HERMES: A Unified Self-Driving World Model for Simultaneous 3D Scene Understanding and Generation

Abstract — 摘要

Driving World Models (DWMs) have become essential for autonomous driving by enabling future scene prediction. However, existing DWMs are limited to scene generation and fail to incorporate scene understanding, which involves interpreting and reasoning about the driving environment. This paper introduces Hermes, which seamlessly integrates 3D scene understanding and future scene generation through a unified framework. It leverages Bird's-Eye View (BEV) representation to consolidate multi-view spatial information while preserving geometric relationships. The approach introduces world queries that incorporate world knowledge into BEV features via causal attention in Large Language Models. Results demonstrate reducing generation error by 32.4% and improving understanding metrics such as CIDEr by 8.0%.
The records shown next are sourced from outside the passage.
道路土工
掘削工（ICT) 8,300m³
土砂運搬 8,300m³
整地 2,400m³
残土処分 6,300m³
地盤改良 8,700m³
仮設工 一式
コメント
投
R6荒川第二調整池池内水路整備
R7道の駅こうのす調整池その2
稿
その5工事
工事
駕駛世界模型（DWM）透過未來場景預測成為自動駕駛的核心要素。然而，現有 DWM 僅限於場景生成，未能納入場景理解——即對駕駛環境的解讀與推理能力。本文提出 Hermes，透過統一框架無縫整合三維場景理解與未來場景生成。它利用鳥瞰圖（BEV）表示法整合多視角空間資訊，同時保留幾何關係。該方法引入世界查詢，透過大型語言模型中的因果注意力將世界知識融入 BEV 特徵。結果展示生成誤差降低 32.4%，理解指標如 CIDEr 提升 8.0%。
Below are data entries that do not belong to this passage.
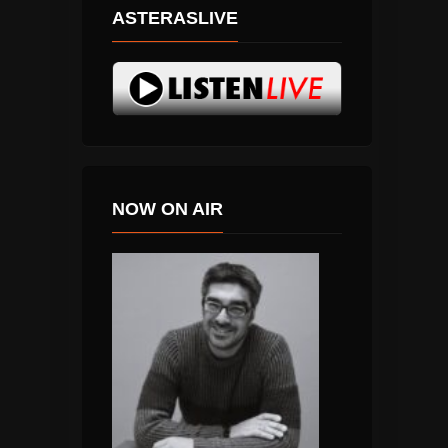
ASTERASLIVE
NOW ON AIR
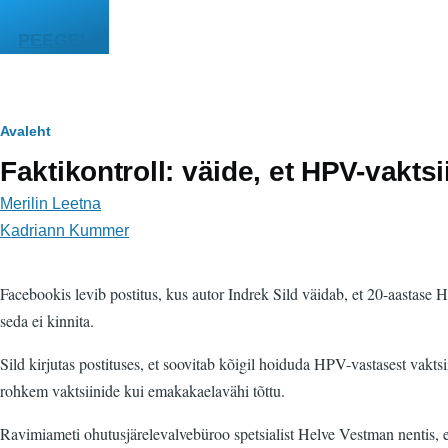
Liigu edasi põhisisu juurde
PEEGEL
Leivapuru
Avaleht
Faktikontroll: väide, et HPV-vakt
Merilin Leetna
Kadriann Kummer
Facebookis levib postitus, kus autor Indrek Sild väidab, et 20-aastase 
seda ei kinnita.
Sild kirjutas postituses, et soovitab kõigil hoiduda HPV-vastasest vakts
rohkem vaktsiinide kui emakakaelavähi tõttu.
Ravimiameti ohutusjärelevalvebüroo spetsialist Helve Vestman nentis, et 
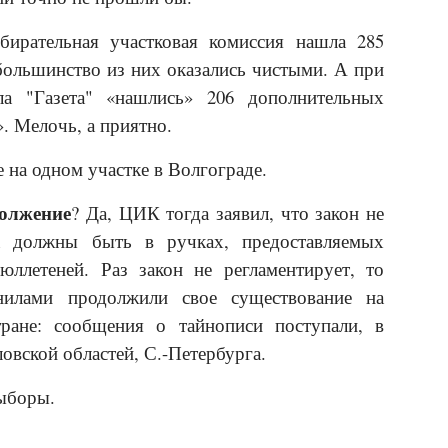
бирательная участковая комиссия нашла 285
большинство из них оказались чистыми. А при
ла "Газета" «нашлись» 206 дополнительных
. Мелочь, а приятно.
е на одном участке в Волгограде.
олжение
? Да, ЦИК тогда заявил, что закон не
ла должны быть в ручках, предоставляемых
юллетеней. Раз закон не регламентирует, то
нилами продолжили свое существование на
тране: сообщения о тайнописи поступали, в
ловской областей, С.-Петербурга.
выборы.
段落功能全文總覽——定義駕駛世界模型的現有缺口（僅生成、不理解），並以 Hermes 的統一框架作為回應。

邏輯角色「理解 vs. 生成」的二元分裂是全文的核心論述基礎。BEV 作為統一表示的橋接角色，世界查詢作為知識注入的機制，構成完整的技術敘事。
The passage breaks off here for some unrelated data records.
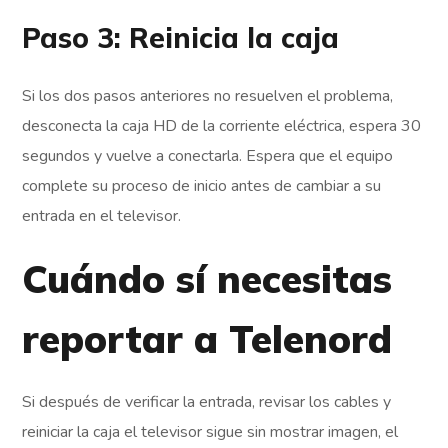
Paso 3: Reinicia la caja
Si los dos pasos anteriores no resuelven el problema,
desconecta la caja HD de la corriente eléctrica, espera 30
segundos y vuelve a conectarla. Espera que el equipo
complete su proceso de inicio antes de cambiar a su
entrada en el televisor.
Cuándo sí necesitas
reportar a Telenord
Si después de verificar la entrada, revisar los cables y
reiniciar la caja el televisor sigue sin mostrar imagen, el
論證技巧 / 潛在漏洞 32.4% 的誤差降低與 8.0% 的 CIDEr 提升提供了有力的量化支撐。但「統一」的宣稱需驗證兩任務是否真正互惠，而非僅是多任務學習的簡單疊加。

1. Introduction — 緒論

Current Driving World Models excel at predicting environmental evolution but lack interpretation capabilities — they cannot describe environments, answer questions, or provide contextual information. Conversely, vision-language models demonstrate impressive capabilities in driving scene understanding but lack predictive capabilities for scene evolution. This gap creates the core research question: "how can world knowledge and future scene evolutions be seamlessly integrated into a unified world model?"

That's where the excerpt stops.